Tess straightened up slowly, holding onto the table for safety’s sake, and opened the fridge. There was no tuna salad, but there was cottage cheese with strawberry jam. She ate it eagerly, scraping the plastic container with her spoon to get every last curd. It was cool and smooth on her hurt throat. She wasn’t sure she could have eaten flesh, anyway. Not even tuna out of a can.

She drank apple juice straight from the bottle, belched, then trudged to the downstairs bathroom. She took the gun along, curling her fingers outside the trigger guard, as she had been taught.

There was an oval magnifying mirror standing on the shelf above the washbasin, a Christmas gift from her brother in New Mexico.
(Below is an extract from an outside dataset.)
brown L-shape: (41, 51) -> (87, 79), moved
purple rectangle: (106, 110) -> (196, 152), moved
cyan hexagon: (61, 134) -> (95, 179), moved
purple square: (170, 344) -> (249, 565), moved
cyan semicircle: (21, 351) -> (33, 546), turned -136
Written in gold-gilt script above it were the words PRETTY ME. The Old Tess had used it for tweezing her eyebrows and doing quick fixes to her makeup. The new one used it to examine her eyes. They were bloodshot, of course, but the pupils looked the same size. She turned off the bathroom light, counted to twenty, then turned it back on and watched her pupils contract. That looked okay, too. So, probably no skull fracture. Maybe a concussion, a light concussion, but—

As if I’d know. I’ve got a Bachelor of Arts from the University of Connecticut and an advanced degree in old lady detectives who spend at least a quarter of each book exchanging recipes I crib from the Internet and then change just enough so I won’t get sued for plagiarism. I could go into a coma or die of a brain hemorrhage in the night. Patsy would find me the next time she came in to feed the cat. You need to see a doctor, Tessa Jean. And you know it.
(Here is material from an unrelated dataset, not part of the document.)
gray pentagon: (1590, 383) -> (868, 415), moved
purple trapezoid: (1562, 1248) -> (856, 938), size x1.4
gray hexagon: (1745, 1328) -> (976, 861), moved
What she knew was that if she went to her doctor, her misfortune really could become public property. Doctors guaranteed confidentiality, it was a part of their oath, and a woman who made her living as a lawyer or a cleaning woman or a Realtor could probably count on getting it. Tess might get it herself, it was certainly possible. Probable, even. On the other hand, look what had happened to Farrah Fawcett: tabloid-fodder when some hospital employee blabbed. Tess herself had heard rumors about the psychiatric misadventures of a male novelist who had been a chart staple for years with his tales of lusty derring-do. Her own agent had passed the juiciest of these rumors on to Tess over lunch not two months ago… and Tess had listened.

I did more than listen, she thought as she looked at her magnified, beaten self. I passed that puppy on just as soon as I could.
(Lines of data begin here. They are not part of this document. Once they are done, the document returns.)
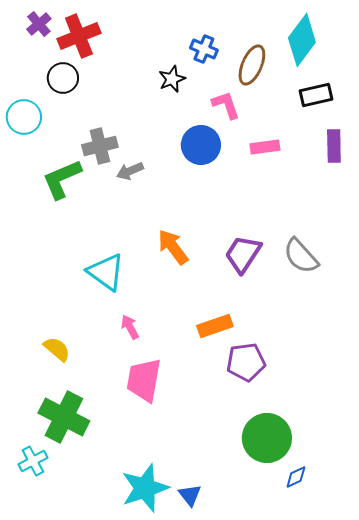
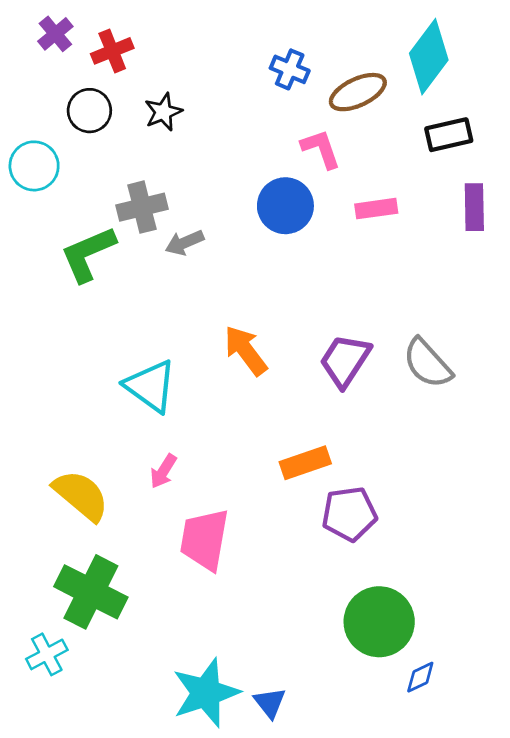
red cross: (79, 36) -> (112, 51), size x0.7
brown ellipse: (252, 65) -> (358, 92), turned 42
black star: (172, 79) -> (163, 112), moved
pink arrow: (130, 327) -> (163, 471), moved, turned -120
yellow semicircle: (57, 349) -> (81, 495), size x1.5

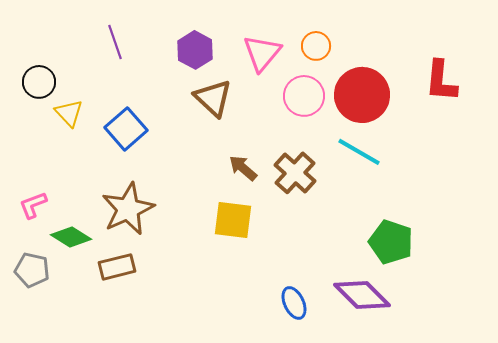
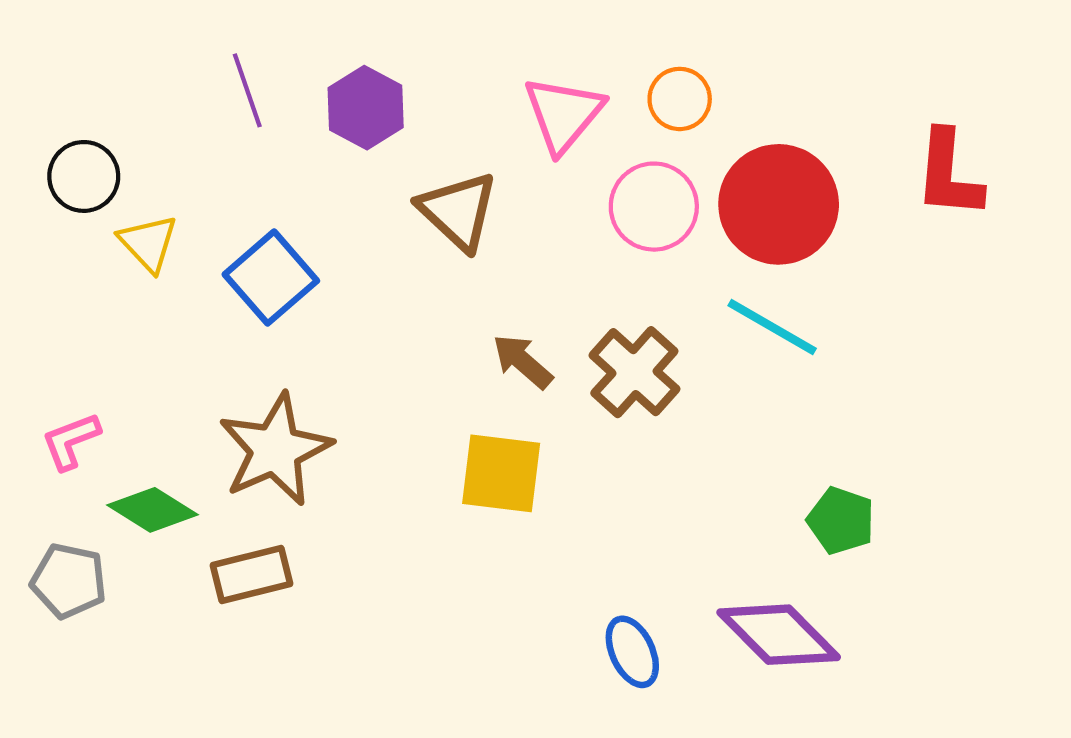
purple hexagon: (195, 50) -> (366, 108), moved
green pentagon: (391, 242) -> (841, 521), size x0.7

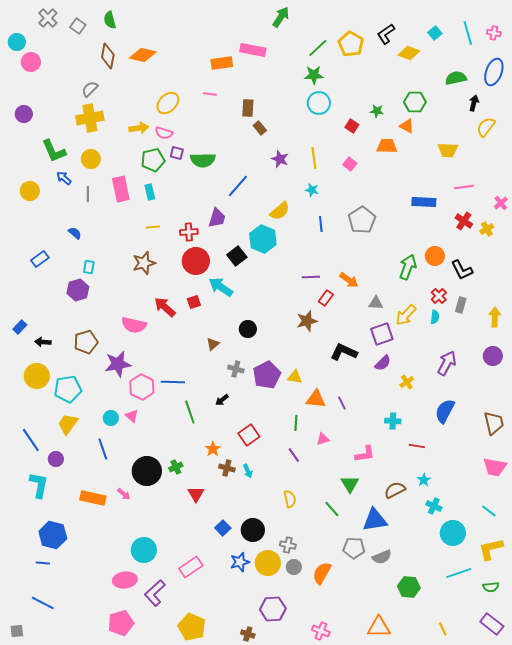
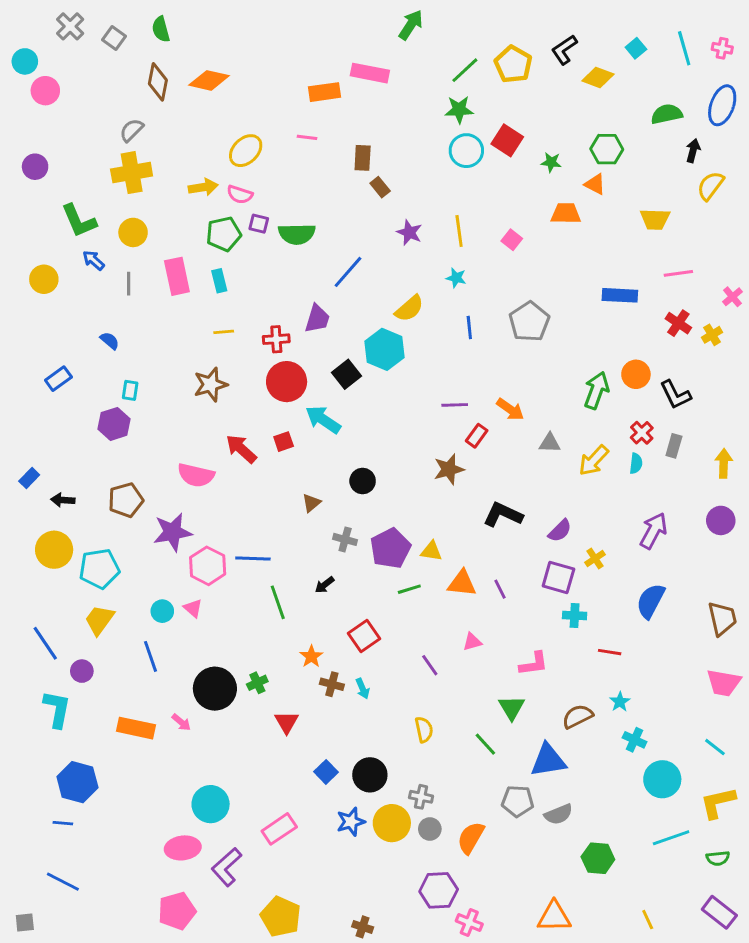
red square: (352, 126) -> (507, 140), moved, size x1.5
purple square: (382, 334) -> (558, 577), moved, turned 35
green line: (296, 423) -> (409, 589), moved, turned 70
purple hexagon: (273, 609) -> (439, 890), moved

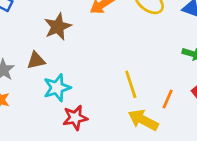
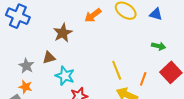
cyan star: (57, 88) -> (65, 76), turned -30

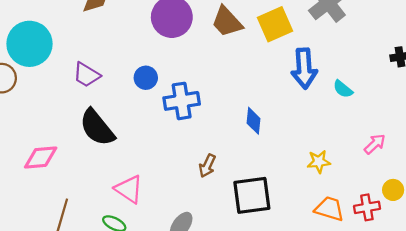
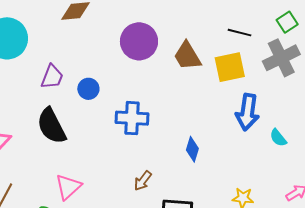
purple trapezoid: (87, 75) -> (52, 77), turned -112
blue circle: (146, 78) -> (88, 89), moved
pink triangle: (129, 189) -> (68, 187), turned 32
Even if the doctor and his staff kept mum about the lady mystery writer who had been beaten, raped, and robbed on her way home from a public appearance, what about the other patients who might see her in the waiting room? To some of them she wouldn’t be just another woman with a bruised face that practically screamed beating; she would be Stoke Village’s resident novelist, you know the one, they made a TV movie about her old lady detectives a year or two ago, it was on Lifetime Channel, and my God, you should have seen her.

Her nose wasn’t broken, after all. It was hard to believe anything could hurt that badly and not be broken, but it wasn’t. Swollen (of course, poor thing), and it hurt, but she could breathe through it and she had some Vicodin upstairs that would manage the pain tonight. But she had a couple of blooming shiners, a bruised and swollen cheek, and a ring of bruises around her throat. That was the worst, the sort of necklace people got in only one way. There were also assorted bumps, bruises, and scratches on her back, legs, and tushie. But clothes and hose would hide the worst of those.

Great. I’m a poet and I don’t know it.

“The throat… I could wear a turtleneck…”

Absolutely. October was turtleneck weather. As for Patsy, she could say she’d fallen downstairs and hit her face in the night. Say that—

“That I thought I heard a noise and Fritzy got between my feet when I went downstairs to check.”

Fritzy heard his name and meowed from the bathroom door.